EXERCISE AIM:
Tally the lines in the entries where the string "Spirituel" appears, and write only the total.

[Page-level text extractions]
-.-.-

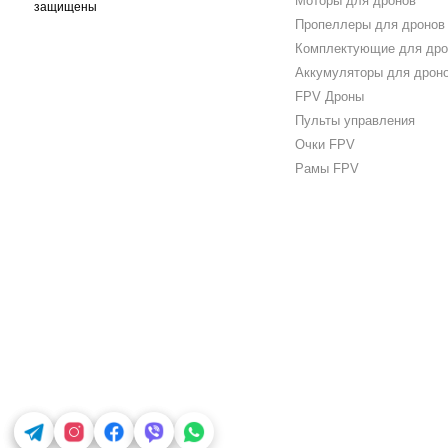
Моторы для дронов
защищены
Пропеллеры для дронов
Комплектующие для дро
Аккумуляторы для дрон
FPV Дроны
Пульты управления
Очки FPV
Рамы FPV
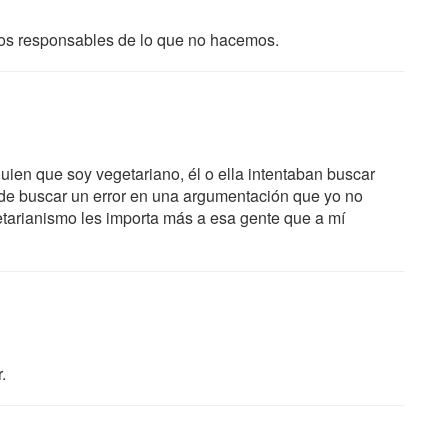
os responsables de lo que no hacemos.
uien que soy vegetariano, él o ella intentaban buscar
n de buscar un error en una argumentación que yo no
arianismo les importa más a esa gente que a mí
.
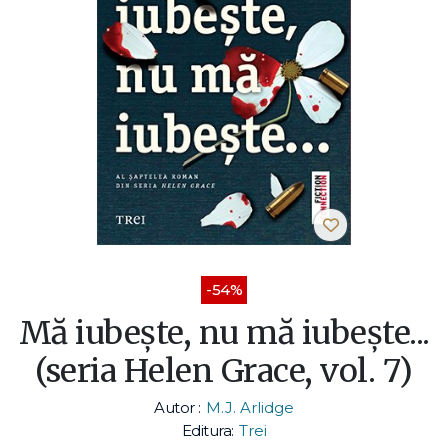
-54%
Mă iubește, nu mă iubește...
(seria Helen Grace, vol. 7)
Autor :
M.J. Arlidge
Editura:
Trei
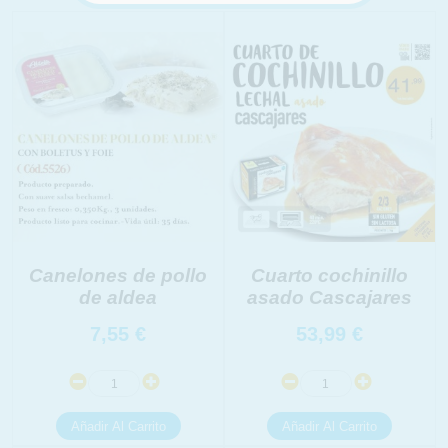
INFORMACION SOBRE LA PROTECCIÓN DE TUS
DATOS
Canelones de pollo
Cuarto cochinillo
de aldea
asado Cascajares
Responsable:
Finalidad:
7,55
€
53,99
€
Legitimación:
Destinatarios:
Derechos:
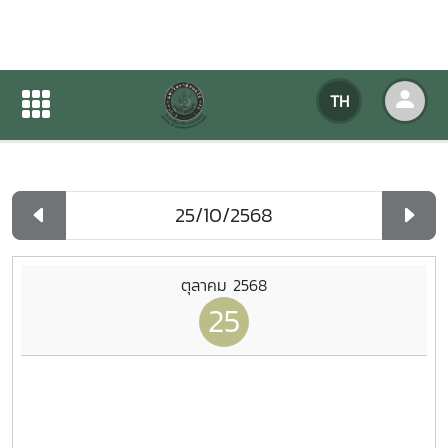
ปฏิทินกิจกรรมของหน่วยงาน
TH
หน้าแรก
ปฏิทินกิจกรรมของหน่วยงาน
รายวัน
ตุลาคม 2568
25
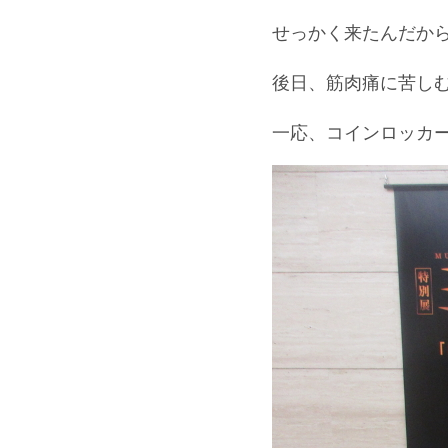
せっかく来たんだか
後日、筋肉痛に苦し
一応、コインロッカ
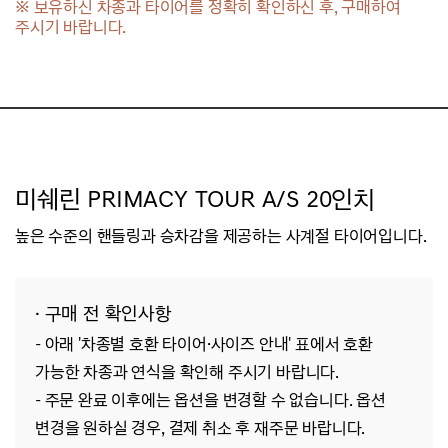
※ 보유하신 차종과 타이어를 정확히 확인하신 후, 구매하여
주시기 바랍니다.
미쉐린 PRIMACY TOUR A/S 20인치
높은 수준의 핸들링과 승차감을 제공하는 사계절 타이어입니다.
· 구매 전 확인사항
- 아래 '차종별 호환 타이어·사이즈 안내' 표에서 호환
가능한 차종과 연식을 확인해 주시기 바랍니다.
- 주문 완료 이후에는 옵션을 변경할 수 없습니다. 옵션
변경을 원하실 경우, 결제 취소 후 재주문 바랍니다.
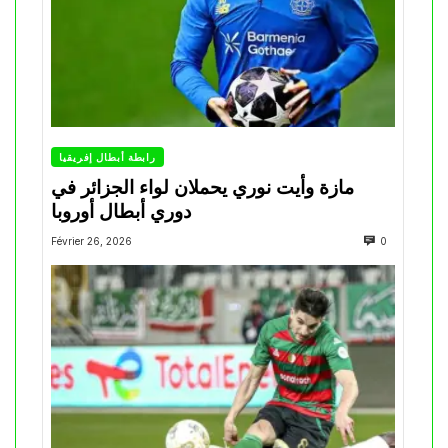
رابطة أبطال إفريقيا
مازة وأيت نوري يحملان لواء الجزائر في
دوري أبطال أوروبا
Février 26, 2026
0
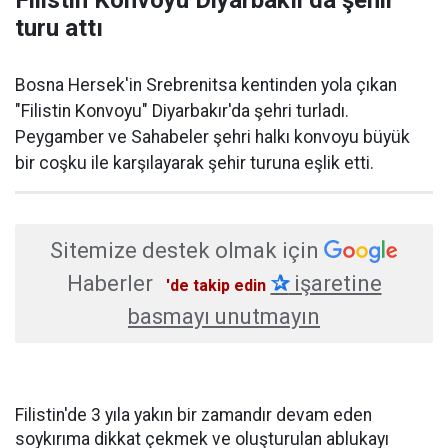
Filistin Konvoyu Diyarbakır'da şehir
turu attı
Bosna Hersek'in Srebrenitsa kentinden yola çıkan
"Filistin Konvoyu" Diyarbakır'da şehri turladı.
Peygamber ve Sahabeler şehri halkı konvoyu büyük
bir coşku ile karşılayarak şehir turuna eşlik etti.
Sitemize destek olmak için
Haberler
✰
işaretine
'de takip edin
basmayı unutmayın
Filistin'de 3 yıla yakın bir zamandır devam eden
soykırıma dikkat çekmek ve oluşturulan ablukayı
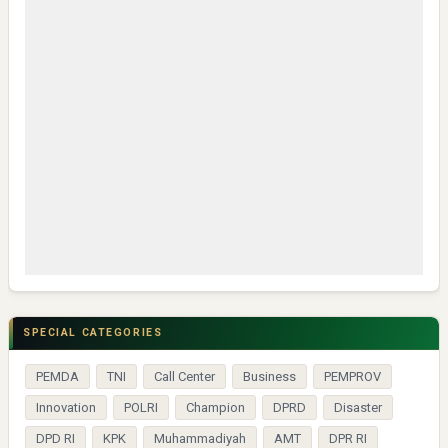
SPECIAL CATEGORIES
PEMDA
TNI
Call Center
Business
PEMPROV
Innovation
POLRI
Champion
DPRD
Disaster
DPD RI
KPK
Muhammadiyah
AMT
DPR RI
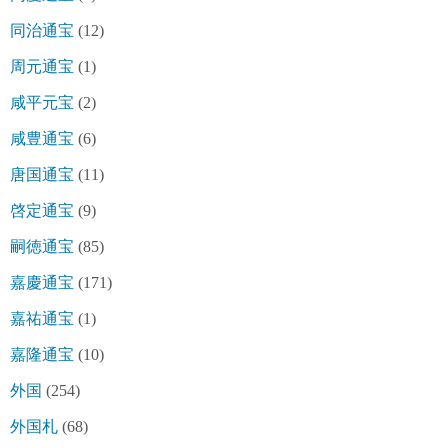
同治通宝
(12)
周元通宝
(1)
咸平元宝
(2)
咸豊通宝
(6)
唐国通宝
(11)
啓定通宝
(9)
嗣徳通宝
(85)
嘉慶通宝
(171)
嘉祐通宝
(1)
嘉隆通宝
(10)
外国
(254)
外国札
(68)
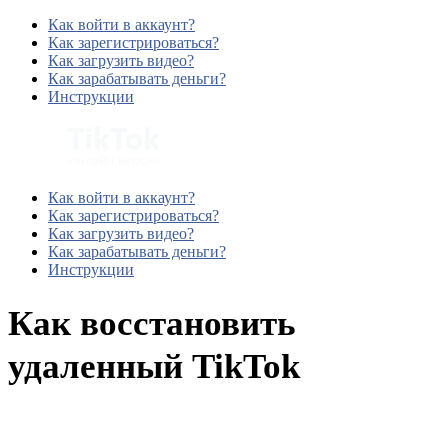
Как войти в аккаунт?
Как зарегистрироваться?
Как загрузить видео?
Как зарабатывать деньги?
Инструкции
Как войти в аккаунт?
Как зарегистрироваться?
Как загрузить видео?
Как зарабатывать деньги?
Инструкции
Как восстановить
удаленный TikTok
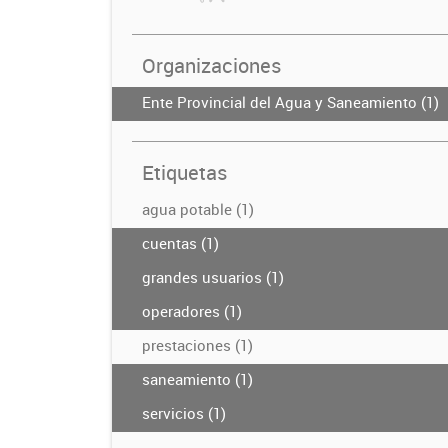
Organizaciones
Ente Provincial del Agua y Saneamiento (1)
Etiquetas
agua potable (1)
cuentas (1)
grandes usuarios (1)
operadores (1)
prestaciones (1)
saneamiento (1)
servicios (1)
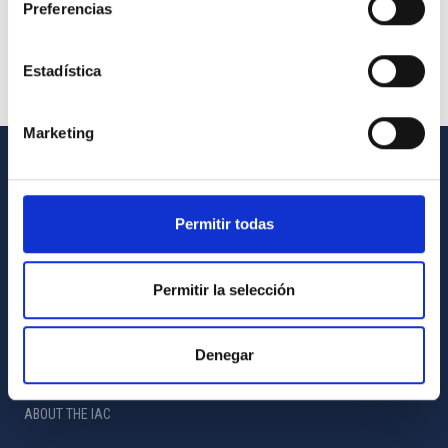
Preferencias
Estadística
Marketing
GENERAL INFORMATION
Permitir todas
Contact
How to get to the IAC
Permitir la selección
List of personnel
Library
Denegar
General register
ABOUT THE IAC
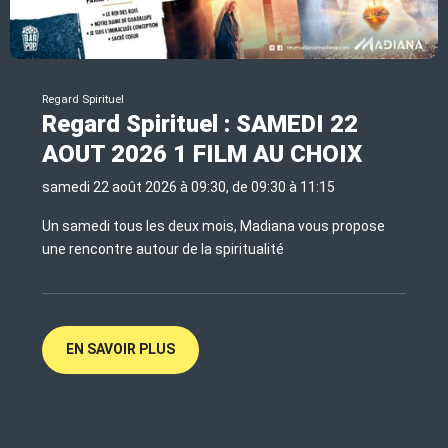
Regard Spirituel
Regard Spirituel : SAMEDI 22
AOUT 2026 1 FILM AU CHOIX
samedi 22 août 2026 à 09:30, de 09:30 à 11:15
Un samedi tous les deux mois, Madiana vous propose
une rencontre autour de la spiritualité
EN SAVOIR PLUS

-.-.-

THE ANSWER:
2